Why We Use Constants 128, 16, and 24 in Our Calculations

Introduction

In the art of violin making, achieving optimal sound quality involves a delicate balance between the physical properties of the instrument's components and their acoustic interactions.

Traditional methods often rely on tap tones and plate tuning, but an alternative approach described on these pages focuses on the weight ratios of the violin's various parts. Central to this method are the constants 128, 16, and 24, which are used to calculate the optimal weights of the bass-bar, top plate, and back plate, respectively.

Please read the full description of the method first if you haven't yet done so.

On this page, I particularly explore a subtopic of the method: the main takeaways why we are using these constants, linking them to the vibrational properties of materials, musical intervals, and harmonic relationships.

The Role of Mass in Vibrational Frequencies

The vibration frequency of an object is inversely related to its mass. In the context of violin plates, their mass affects how they resonate at different frequencies. Heavier plates tend to vibrate at lower frequencies, while lighter plates vibrate at higher frequencies. By carefully controlling the mass of each component, luthiers can influence the instrument's tonal characteristics.

Vibrational properties of the plates can be demonstreted for example by Chladni patterns that visually represent the vibrational modes of a surface. When a violin plate is excited at certain frequencies, specific modes of vibration emerge, forming intricate patterns. Aligning the mass of the violin's components with harmonic relationships can enhance these vibrational modes, contributing to a richer and more resonant sound.

Musical Intervals and Harmonic Ratios

Musical intervals are based on frequency ratios between notes. The perfect fifth, one of the most consonant intervals, has a frequency ratio of 3:2. This ratio can be applied to the mass of the violin's plates to create harmonious interactions between their vibrational frequencies.

Deriving the Constants

Constant 128 for the Bass-Bar

The bass-bar is a critical component that supports the top plate and influences its vibrational characteristics. To calculate its optimal weight, the method divides the planar surface area of the soundboard (SB Area) by 128:

Bass-bar Weight = SB Area / 128

Why 128?

  • Mathematical Basis: The number 128 is 27, a power of two, which is significant in octave relationships.
  • Harmonic Considerations: Using a power of two aligns with the concept of octaves in music, where frequencies double with each octave.
  • Scaling Factor: Dividing by 128 scales the relatively large surface area down to a practical weight for the bass-bar, ensuring it is neither too heavy nor too light.

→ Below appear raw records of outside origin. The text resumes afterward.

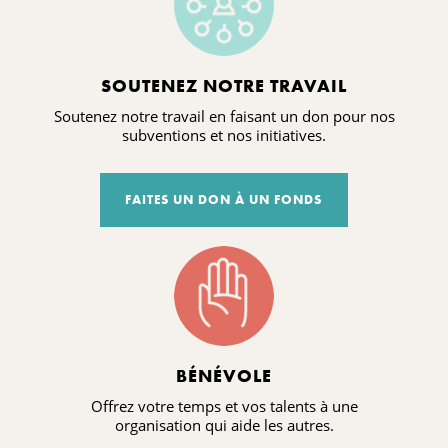
SOUTENEZ NOTRE TRAVAIL
Soutenez notre travail en faisant un don pour nos
subventions et nos initiatives.
FAITES UN DON À UN FONDS
BÉNÉVOLE
Offrez votre temps et vos talents à une
organisation qui aide les autres.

Constants 16 and 24 for the Top and Back Plates

Once the bass-bar's weight is determined, the weights of the top and back plates are calculated using the constants 16 and 24, respectively:

Top Plate Weight = Bass-bar Weight × 16
Back Plate Weight = Bass-bar Weight × 24

Harmonic Ratio of 16 and 24

  • Ratio Simplification: The ratio of the back plate weight to the top plate weight is 24:16 = 3:2.
  • Perfect Fifth Interval: This 3:2 ratio corresponds to the perfect fifth in music, suggesting that the plates will resonate harmoniously.
  • Vibrational Harmony: Aligning the mass of the plates in this ratio promotes compatible vibrational modes, enhancing the instrument's tonal richness.

Practical Considerations

  • Traditional Weight Standards: The weights resulting from these calculations align with traditional standards observed in historic violins known for their exceptional sound quality.
  • Avoiding Overweight Components: By adhering to these constants, luthiers prevent the plates from becoming excessively heavy, which could dampen resonance.

Conclusion

The constants 128, 16, and 24 are more than arbitrary numbers; they are carefully derived values rooted in the principles of physics and music theory. By integrating mathematical relationships, vibrational properties, and harmonic ratios, these constants provide a systematic approach to crafting violins with good acoustic qualities.

Encouragement for Further Exploration

Luthiers and enthusiasts are encouraged to experiment with these principles, exploring how precise weight control and harmonic ratios can influence the sound of their instruments. Sharing findings and experiences can contribute to a deeper understanding of violin acoustics and the continual evolution of the craft.